§ TASK TO CARRY OUT: The job is to find each line of the records below that includes the word "have" and copy it.

Page images and extracted text:
────────────────────
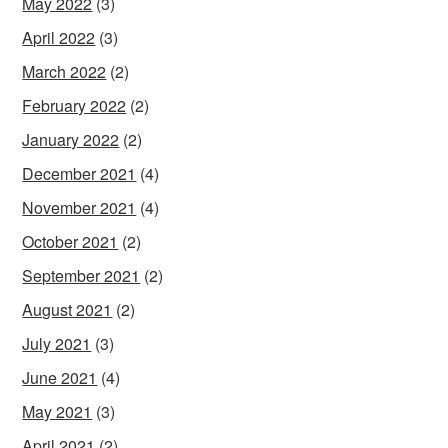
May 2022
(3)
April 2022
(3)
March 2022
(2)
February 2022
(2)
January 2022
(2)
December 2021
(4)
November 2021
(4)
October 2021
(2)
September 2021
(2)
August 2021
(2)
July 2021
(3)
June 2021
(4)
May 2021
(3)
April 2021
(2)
────────────────────
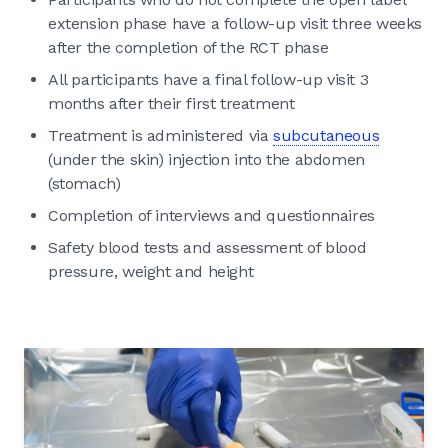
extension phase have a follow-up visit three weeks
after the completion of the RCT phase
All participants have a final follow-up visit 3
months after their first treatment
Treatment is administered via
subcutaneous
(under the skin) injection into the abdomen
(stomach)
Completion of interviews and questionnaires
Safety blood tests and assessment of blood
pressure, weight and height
────────────────────
§ YOUR RESPONSE:
extension phase have a follow-up visit three weeks
All participants have a final follow-up visit 3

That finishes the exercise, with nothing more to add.